* _Listed records_
━━━━━━━━

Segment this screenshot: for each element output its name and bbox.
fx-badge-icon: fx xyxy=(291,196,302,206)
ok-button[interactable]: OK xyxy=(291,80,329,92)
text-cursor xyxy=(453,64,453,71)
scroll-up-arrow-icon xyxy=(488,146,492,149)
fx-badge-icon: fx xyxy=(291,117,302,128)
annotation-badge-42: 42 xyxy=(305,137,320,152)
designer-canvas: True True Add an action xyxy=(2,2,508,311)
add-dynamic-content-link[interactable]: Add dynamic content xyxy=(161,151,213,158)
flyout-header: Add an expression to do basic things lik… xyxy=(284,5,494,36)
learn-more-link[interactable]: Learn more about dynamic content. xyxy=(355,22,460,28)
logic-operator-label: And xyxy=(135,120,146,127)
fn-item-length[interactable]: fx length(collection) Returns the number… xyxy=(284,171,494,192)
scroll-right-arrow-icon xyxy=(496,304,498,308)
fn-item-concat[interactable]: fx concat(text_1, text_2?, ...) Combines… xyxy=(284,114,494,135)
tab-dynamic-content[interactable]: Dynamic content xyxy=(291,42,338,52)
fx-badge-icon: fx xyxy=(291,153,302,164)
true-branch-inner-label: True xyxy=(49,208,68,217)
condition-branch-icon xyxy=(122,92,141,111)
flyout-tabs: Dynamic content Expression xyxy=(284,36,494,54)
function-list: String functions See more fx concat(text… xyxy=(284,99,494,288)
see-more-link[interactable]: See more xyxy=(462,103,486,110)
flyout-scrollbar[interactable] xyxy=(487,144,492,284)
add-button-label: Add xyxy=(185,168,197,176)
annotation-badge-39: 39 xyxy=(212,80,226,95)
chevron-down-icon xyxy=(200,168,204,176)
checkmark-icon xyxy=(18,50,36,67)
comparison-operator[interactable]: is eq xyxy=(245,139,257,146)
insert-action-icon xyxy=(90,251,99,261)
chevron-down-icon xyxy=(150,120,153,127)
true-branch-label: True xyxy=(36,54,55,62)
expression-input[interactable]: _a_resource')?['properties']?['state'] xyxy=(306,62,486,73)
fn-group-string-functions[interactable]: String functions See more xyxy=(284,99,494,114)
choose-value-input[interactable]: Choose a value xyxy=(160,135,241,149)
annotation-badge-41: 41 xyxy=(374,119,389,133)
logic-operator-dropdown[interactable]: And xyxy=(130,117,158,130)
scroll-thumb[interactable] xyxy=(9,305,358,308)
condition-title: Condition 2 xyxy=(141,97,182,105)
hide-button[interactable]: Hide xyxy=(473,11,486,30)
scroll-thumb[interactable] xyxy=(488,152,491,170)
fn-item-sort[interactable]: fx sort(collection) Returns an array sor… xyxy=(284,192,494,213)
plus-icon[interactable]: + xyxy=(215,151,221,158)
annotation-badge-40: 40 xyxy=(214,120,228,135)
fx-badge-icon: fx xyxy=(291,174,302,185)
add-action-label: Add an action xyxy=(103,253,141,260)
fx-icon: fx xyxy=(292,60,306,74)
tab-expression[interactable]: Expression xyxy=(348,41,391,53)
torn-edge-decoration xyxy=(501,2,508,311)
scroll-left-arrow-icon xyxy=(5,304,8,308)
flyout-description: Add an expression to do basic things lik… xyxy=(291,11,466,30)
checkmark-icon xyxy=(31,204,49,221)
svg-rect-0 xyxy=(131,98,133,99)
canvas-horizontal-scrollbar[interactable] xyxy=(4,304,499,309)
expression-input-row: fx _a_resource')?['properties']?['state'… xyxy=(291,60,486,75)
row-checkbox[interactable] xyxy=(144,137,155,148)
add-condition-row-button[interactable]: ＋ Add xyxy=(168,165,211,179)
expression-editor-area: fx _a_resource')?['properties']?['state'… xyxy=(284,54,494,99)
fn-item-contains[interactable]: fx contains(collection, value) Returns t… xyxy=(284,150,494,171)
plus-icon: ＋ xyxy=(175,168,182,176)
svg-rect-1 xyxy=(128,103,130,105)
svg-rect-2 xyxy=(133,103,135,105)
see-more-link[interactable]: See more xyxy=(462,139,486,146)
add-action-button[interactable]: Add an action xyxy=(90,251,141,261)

━━━━━━━━

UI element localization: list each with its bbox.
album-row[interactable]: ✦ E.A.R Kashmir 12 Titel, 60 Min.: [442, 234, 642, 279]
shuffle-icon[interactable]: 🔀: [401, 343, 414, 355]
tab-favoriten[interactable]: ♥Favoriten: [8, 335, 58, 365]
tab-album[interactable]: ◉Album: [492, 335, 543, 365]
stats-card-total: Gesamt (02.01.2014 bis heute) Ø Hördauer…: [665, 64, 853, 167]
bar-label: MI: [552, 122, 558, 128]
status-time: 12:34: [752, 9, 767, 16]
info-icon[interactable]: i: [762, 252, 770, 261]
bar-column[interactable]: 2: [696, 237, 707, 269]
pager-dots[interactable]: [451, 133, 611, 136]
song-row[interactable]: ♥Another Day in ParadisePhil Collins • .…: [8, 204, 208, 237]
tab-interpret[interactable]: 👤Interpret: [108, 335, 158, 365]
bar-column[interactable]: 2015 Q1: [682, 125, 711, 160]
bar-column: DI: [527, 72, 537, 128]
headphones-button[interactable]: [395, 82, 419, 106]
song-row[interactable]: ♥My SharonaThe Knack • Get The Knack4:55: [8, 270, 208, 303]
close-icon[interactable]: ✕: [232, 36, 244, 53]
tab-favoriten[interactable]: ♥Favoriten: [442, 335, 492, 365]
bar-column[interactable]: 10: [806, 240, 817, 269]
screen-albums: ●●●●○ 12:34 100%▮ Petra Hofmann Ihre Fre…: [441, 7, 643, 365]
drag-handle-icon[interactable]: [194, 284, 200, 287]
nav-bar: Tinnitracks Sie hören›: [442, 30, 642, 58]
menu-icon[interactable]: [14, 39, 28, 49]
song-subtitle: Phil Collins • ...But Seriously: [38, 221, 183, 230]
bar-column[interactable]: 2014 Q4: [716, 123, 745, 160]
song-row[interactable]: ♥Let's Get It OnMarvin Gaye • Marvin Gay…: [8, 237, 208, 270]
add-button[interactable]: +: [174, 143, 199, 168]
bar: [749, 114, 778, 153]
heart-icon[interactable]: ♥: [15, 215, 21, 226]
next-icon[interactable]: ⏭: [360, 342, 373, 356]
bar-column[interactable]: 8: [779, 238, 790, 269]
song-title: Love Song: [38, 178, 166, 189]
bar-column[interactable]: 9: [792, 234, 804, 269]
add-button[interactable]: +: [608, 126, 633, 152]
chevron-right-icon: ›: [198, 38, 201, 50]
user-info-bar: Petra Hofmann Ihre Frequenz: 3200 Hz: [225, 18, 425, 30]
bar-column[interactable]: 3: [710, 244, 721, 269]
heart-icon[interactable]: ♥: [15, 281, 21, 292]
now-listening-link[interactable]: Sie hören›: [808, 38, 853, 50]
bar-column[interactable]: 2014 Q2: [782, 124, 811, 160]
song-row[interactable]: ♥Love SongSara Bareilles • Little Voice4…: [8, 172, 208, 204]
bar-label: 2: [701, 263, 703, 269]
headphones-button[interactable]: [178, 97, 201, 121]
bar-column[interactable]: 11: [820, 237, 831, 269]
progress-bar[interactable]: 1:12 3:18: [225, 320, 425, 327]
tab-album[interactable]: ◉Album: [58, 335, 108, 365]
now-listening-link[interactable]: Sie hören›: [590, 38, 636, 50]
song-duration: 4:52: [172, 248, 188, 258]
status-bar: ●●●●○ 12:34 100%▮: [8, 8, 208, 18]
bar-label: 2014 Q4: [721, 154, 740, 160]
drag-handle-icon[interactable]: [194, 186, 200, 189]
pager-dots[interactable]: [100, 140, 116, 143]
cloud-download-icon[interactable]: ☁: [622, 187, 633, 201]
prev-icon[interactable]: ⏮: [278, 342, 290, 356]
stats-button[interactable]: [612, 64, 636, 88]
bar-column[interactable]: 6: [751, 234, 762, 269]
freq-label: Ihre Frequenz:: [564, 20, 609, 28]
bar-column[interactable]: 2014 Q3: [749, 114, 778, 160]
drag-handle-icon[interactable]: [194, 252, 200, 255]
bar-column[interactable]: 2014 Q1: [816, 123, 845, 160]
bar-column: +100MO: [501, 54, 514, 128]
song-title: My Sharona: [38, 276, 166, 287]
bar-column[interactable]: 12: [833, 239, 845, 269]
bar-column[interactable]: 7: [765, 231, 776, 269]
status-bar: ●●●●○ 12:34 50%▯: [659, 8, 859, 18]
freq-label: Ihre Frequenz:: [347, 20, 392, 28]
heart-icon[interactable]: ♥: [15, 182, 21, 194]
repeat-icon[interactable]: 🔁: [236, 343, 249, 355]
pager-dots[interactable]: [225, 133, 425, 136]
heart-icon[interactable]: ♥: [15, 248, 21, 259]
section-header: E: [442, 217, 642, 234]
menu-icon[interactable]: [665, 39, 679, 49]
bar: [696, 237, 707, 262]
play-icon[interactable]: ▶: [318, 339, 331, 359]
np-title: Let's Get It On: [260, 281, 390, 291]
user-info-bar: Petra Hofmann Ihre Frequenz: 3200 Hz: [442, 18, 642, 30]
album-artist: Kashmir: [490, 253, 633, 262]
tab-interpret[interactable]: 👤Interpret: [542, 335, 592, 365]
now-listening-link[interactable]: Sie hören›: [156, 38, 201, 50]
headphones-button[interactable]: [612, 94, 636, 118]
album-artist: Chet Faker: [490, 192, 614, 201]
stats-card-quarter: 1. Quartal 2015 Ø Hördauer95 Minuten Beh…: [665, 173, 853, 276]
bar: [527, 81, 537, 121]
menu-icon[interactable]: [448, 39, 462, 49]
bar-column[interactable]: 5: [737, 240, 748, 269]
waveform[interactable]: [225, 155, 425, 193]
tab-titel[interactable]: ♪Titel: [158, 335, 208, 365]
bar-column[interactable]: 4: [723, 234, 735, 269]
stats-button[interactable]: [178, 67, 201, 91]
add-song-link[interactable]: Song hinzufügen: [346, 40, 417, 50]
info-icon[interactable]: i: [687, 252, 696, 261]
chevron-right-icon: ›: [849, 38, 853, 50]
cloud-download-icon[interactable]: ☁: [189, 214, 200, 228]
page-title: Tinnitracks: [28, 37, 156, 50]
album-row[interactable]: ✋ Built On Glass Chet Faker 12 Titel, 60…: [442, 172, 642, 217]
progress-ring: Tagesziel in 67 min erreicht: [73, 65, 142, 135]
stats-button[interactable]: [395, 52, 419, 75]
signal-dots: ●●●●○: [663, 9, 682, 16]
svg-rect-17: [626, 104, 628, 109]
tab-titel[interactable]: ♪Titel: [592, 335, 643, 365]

━━━━━━━━

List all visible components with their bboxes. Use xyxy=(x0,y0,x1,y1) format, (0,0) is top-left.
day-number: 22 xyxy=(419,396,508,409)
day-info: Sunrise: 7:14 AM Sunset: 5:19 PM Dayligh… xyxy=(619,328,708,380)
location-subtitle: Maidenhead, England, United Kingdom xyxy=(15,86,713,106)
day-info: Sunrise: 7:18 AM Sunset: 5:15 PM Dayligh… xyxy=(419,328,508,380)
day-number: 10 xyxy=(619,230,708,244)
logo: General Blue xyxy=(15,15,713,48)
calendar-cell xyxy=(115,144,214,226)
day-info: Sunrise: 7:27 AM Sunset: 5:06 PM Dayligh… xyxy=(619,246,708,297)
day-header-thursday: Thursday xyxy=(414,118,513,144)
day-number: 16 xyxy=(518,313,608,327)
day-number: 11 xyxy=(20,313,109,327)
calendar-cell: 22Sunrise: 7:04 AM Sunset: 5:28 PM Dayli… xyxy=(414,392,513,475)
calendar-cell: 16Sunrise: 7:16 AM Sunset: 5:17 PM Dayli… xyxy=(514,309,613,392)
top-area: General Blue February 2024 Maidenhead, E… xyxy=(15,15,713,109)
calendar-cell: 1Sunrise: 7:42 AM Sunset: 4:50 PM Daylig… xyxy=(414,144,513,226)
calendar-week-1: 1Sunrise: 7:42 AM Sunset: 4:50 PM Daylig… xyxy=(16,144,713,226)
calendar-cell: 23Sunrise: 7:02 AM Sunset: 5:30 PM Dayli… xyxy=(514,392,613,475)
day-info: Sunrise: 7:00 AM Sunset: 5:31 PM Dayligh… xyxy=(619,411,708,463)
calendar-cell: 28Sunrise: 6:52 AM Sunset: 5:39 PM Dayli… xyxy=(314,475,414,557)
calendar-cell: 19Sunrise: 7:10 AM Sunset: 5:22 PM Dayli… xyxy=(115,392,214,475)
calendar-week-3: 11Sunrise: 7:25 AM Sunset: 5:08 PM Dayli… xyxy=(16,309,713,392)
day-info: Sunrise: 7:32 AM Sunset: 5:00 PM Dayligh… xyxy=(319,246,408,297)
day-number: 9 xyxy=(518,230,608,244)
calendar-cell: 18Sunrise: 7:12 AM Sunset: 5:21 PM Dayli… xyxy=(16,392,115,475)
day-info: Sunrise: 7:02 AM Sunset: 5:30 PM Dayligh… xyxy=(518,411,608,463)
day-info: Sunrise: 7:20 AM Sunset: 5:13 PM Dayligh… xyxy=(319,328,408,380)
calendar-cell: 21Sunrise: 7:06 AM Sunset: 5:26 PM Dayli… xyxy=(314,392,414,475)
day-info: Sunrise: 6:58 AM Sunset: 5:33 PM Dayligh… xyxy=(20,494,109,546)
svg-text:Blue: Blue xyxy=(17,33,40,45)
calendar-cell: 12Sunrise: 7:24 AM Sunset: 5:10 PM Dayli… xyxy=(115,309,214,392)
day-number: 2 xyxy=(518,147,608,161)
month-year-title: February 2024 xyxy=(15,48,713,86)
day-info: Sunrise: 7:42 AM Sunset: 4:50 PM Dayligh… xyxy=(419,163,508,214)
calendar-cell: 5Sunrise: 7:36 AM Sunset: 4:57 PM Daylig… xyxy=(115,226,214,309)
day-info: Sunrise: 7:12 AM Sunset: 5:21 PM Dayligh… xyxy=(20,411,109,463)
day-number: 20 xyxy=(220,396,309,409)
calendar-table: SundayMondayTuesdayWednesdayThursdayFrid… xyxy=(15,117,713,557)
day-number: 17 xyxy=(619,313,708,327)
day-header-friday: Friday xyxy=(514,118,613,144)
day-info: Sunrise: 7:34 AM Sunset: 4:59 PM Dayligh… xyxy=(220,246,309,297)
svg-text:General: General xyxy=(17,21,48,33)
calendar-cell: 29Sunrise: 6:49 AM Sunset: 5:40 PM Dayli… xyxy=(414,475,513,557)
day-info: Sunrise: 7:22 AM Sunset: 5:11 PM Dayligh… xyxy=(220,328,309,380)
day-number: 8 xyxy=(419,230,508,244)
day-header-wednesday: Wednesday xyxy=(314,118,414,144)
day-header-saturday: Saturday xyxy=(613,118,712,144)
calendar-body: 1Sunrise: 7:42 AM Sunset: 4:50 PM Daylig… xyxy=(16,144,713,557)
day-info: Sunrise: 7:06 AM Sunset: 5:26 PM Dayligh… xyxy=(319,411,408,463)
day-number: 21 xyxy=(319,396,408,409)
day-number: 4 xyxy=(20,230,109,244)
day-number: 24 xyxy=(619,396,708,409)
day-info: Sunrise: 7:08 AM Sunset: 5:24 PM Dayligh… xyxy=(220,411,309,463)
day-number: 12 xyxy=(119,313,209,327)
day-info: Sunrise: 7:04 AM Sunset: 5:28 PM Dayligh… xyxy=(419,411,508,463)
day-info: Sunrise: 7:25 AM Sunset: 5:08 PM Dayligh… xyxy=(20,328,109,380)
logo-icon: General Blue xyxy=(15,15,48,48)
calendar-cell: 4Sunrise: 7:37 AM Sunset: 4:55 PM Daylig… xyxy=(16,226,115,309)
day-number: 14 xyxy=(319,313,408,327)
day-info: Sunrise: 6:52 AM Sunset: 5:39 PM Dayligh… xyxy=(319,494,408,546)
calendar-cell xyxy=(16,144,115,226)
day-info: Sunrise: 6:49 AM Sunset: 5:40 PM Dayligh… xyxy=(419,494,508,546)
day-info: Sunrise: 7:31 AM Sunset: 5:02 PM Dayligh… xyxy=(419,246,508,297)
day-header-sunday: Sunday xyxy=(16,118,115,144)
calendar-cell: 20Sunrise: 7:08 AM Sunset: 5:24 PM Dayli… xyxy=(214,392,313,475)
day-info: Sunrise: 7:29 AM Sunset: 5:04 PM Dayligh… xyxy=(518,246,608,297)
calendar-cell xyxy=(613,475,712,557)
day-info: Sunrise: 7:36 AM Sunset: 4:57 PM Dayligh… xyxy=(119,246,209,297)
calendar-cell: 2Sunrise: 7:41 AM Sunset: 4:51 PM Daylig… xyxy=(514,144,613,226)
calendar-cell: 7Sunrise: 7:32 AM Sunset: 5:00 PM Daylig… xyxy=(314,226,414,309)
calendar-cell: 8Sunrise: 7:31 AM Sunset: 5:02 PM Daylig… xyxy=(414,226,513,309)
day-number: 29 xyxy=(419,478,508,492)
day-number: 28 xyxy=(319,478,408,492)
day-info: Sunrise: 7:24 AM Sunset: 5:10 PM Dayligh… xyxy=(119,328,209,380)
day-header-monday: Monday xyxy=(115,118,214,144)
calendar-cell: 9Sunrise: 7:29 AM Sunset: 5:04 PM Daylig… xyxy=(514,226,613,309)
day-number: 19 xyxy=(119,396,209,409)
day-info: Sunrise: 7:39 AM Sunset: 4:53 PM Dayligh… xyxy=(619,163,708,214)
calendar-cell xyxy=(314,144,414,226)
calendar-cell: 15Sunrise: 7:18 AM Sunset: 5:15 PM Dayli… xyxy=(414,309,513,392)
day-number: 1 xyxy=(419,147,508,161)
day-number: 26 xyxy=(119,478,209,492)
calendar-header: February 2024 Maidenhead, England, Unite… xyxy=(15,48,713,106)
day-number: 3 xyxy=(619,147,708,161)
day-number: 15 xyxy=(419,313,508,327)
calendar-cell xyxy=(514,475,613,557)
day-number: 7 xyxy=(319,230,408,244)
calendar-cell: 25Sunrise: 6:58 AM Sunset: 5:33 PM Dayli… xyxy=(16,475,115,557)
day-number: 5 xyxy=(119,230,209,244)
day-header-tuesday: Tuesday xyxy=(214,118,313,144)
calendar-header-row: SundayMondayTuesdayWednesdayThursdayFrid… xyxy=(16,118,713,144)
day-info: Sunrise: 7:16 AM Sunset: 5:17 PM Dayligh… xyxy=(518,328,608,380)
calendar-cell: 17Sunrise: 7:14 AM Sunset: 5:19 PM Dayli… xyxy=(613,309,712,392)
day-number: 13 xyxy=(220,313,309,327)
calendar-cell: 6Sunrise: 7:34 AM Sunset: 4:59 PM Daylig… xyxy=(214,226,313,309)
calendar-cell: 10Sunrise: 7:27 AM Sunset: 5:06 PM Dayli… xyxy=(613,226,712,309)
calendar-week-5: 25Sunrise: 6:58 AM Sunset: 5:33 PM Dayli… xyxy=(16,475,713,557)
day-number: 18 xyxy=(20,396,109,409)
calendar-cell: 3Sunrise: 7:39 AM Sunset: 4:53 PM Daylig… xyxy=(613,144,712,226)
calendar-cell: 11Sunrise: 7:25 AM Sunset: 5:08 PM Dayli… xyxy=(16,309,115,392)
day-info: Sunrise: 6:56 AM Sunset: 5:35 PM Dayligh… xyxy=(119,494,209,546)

━━━━━━━━

Look through the entries above for the word "each". Say how many lines contain it, using only a number.

* _Written answer_
2